The rest of this lesson is mostly for reference so you can see how to handle categorical axes with Bokeh. In practice, we will be usingiqplotandHoloViewsto do this and it is done for your automatically. You may therefore skip the rest of this notebook if you like.

Making a bar graph with Bokeh

To demonstrate how to set up a categorical axis with Bokeh, I will make a bar graph of the mean percent correct for insomniacs and normal sleepers. But before I even begin this, I will give you the following piece of advice: Don’t make bar graphs. More on that in a moment.

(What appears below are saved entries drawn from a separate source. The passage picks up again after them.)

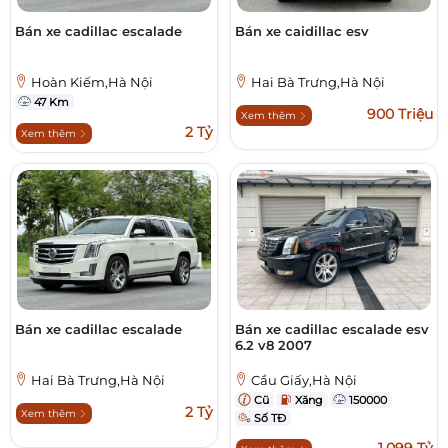
Bán xe cadillac escalade
Bán xe caidillac esv
Hoàn Kiếm,Hà Nội
Hai Bà Trưng,Hà Nội
47 Km
900 Triệu
Xem thêm
2 Tỷ
Xem thêm
Bán xe cadillac escalade
Bán xe cadillac escalade esv
6.2 v8 2007
Hai Bà Trưng,Hà Nội
Cầu Giấy,Hà Nội
Cũ
Xăng
150000
2 Tỷ
Xem thêm
Số TĐ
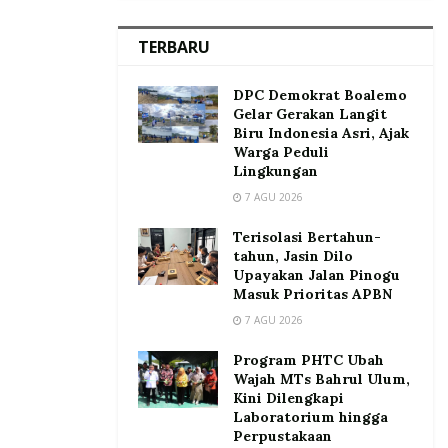
TERBARU
DPC Demokrat Boalemo
Gelar Gerakan Langit
Biru Indonesia Asri, Ajak
Warga Peduli
Lingkungan
7 AGU 2026
Terisolasi Bertahun-
tahun, Jasin Dilo
Upayakan Jalan Pinogu
Masuk Prioritas APBN
7 AGU 2026
Program PHTC Ubah
Wajah MTs Bahrul Ulum,
Kini Dilengkapi
Laboratorium hingga
Perpustakaan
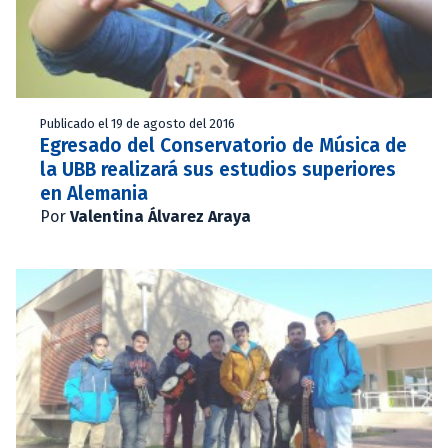
Publicado el 19 de agosto del 2016
Egresado del Conservatorio de Música de
la UBB realizará sus estudios superiores
en Alemania
Por
Valentina Álvarez Araya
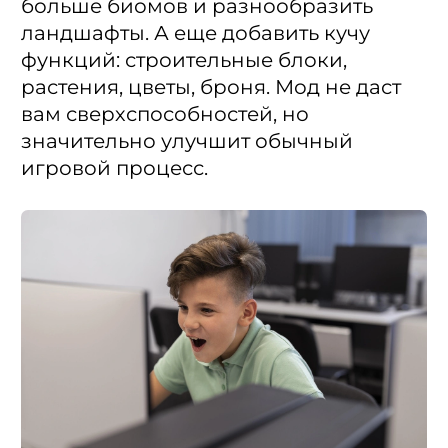
больше биомов и разнообразить
ландшафты. А еще добавить кучу
функций: строительные блоки,
растения, цветы, броня. Мод не даст
вам сверхспособностей, но
значительно улучшит обычный
игровой процесс.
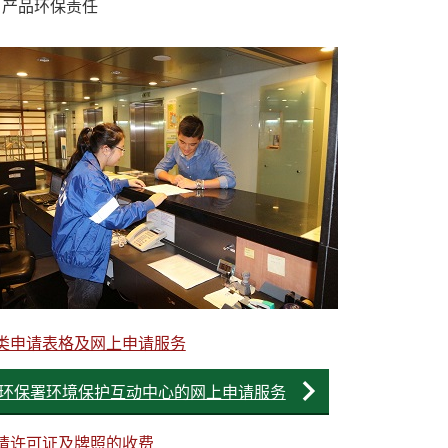
产品环保责任
类申请表格及网上申请服务
环保署环境保护互动中心的网上申请服务
请许可证及牌照的收费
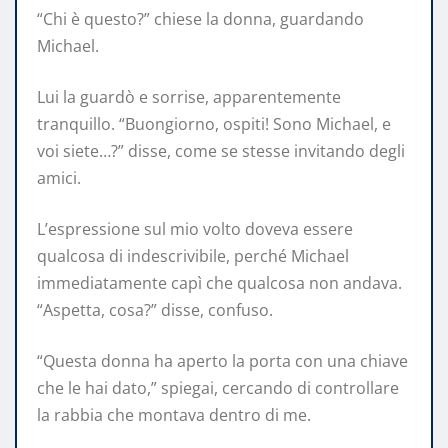
“Chi è questo?” chiese la donna, guardando
Michael.
Lui la guardò e sorrise, apparentemente
tranquillo. “Buongiorno, ospiti! Sono Michael, e
voi siete…?” disse, come se stesse invitando degli
amici.
L’espressione sul mio volto doveva essere
qualcosa di indescrivibile, perché Michael
immediatamente capì che qualcosa non andava.
“Aspetta, cosa?” disse, confuso.
“Questa donna ha aperto la porta con una chiave
che le hai dato,” spiegai, cercando di controllare
la rabbia che montava dentro di me.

Setting up a data frame for plotting

Before we do that, we need to set up a data frame to make the plot. We start by reading in the data set and computing the 'insomnia' column, which gives Trues and Falses, as we’ve done in the preceding parts of this lesson.

[2]:
fname = os.path.join(data_path, "gfmt_sleep.csv")
df = pd.read_csv(fname, na_values="*")
df["insomnia"] = df["sci"] <= 16

For convenience in plotting the categorical axis, we would rather not have the values on the axis be True or False, but something more descriptive, like insomniac and normal. So, let’s make a column in the data frame, 'sleeper' that has that for us. We use the apply() method of the data frame to apply a function that returns the string 'insomniac' if the entry is in the 'insomnia' column is True and 'normal' otherwise.

[3]:
df["sleeper"] = df["insomnia"].apply(lambda x: "insomniac" if x else "normal")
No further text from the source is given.